Development Guide

Testing Structure

Testing Architecture - Shared core logic approach enabling both pytest and shell script workflows:

Core Testing Infrastructure:

``tests/integration_core.py`` - Shared SLURM execution logic used by both pytest and shell scripts
``tests/conftest.py`` - Session-scoped fixtures that generate catalogs once per test session
``pyproject.toml`` - Test configuration with markers for unit/system/validation tests

Test Categories:

Unit Tests (tests/test_integration_core.py) - Fast tests with mocked SLURM calls, no HPC resources required
System Tests (tests/test_system_integration.py) - Full SLURM integration tests with shared catalog artifacts
Validation Tests (tests/test_catalog_validation.py) - Compare generated catalogs against reference data using shared fixtures

Pytest Markers:

@pytest.mark.unit - Fast tests without SLURM dependency
@pytest.mark.system - Tests requiring SLURM resources
@pytest.mark.slow - Long-running tests (production mode)
@pytest.mark.validation - Tests comparing against reference catalogs

Shared Fixture Approach:

The testing architecture uses session-scoped fixtures to minimize pipeline executions:

Tests share catalog artifacts generated once per session
System tests validate shared outputs instead of regenerating catalogs
Validation tests use shared production catalogs for reference comparison
Reproducibility tests generate additional catalogs only when testing deterministic behavior

Development Testing Commands (< 5 minutes):

# Load environment (provides pytest and all dependencies)
source scripts/load_env.sh

# Fast development tests
pytest -m "unit or (system and not slow)" -v

# Unit tests only (< 1 minute)
pytest -m unit -v

Validation Testing Commands (background execution):

# Load environment
source scripts/load_env.sh

# Long validation tests (30+ minutes)
nohup pytest -m "slow or validation" -v --timeout=1800 > validation.log 2>&1 &

# Standalone validation tool
python scripts/run_validation.py generate /tmp/validation_test

Reference Data Validation:

Reference catalog: /global/cfs/cdirs/m4943/Simulations/covariance_mocks/validation/validated/mock_AbacusSummit_small_c000_ph3000_z1.100.hdf5
HDF5 dataset comparison: Exact equality for integers, tolerance-based for floating point
Reproducibility testing: Multiple runs produce identical results

Always save complete test output to log files before analysis.

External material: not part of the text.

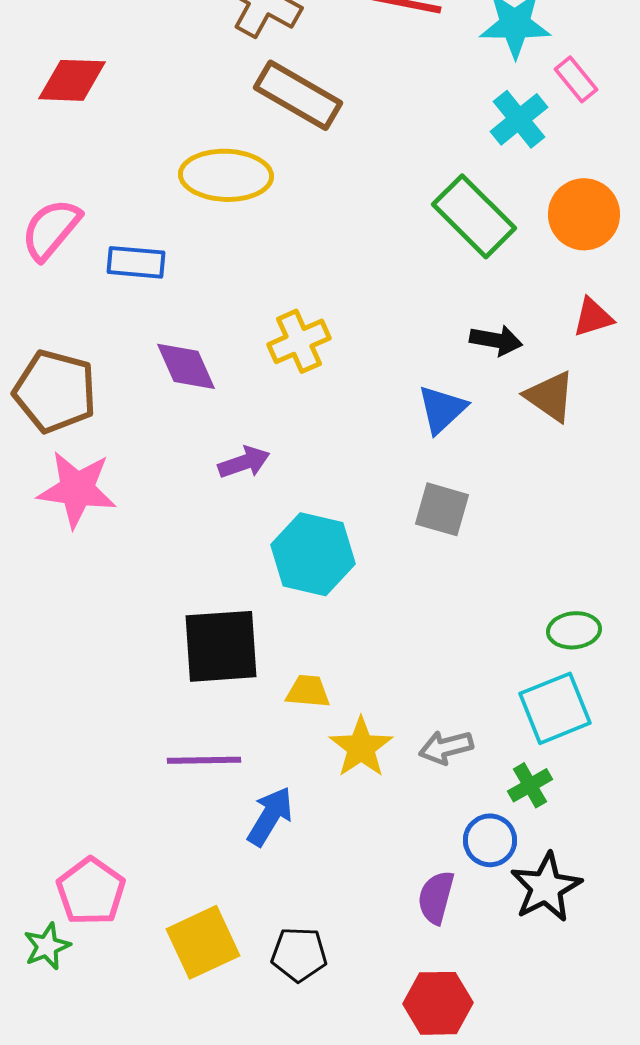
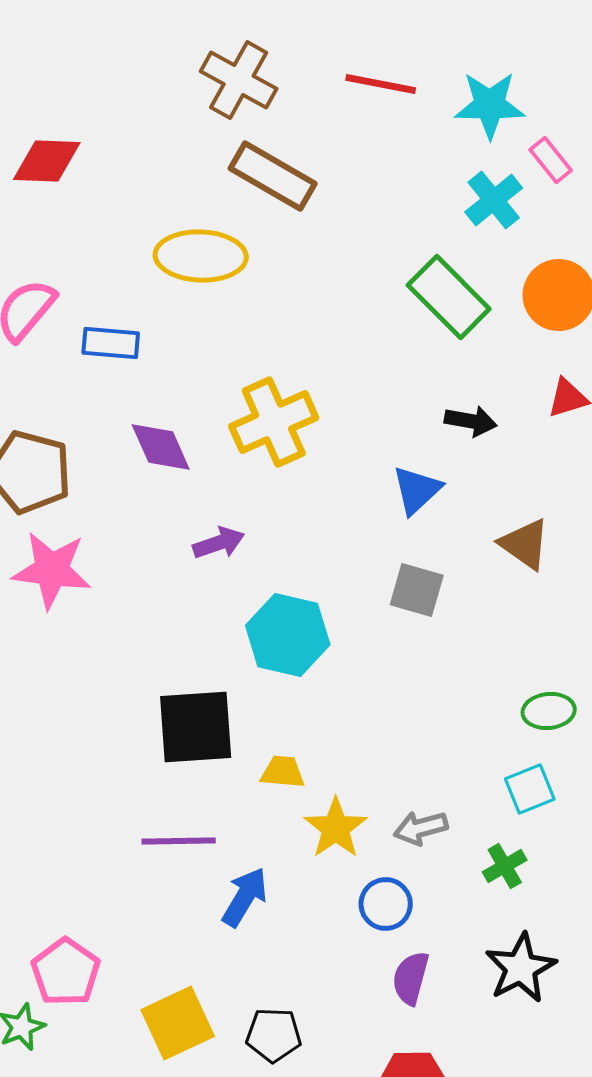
yellow cross: (299, 341) -> (274, 422), size x1.4
brown triangle: (550, 396) -> (525, 544), moved
cyan square: (555, 708) -> (530, 789), size x0.7
blue circle: (490, 840) -> (386, 904), moved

Development Testing Pattern:

# 1. Load environment
source scripts/load_env.sh
# 2. Run fast tests with logging
pytest -m "unit or (system and not slow)" -v 2>&1 | tee dev_tests.log
# 3. Analyze results
grep "FAILED" dev_tests.log

Validation Testing Pattern:

# 1. Load environment
source scripts/load_env.sh
# 2. Run validation tests in background
nohup pytest -m "slow or validation" -v --timeout=1800 > validation.log 2>&1 &
# 3. Monitor progress
tail -f validation.log

Testing Workflow:

During development: pytest -m unit -v (< 1 minute)
Pre-commit: pytest -m "unit or (system and not slow)" -v (< 5 minutes)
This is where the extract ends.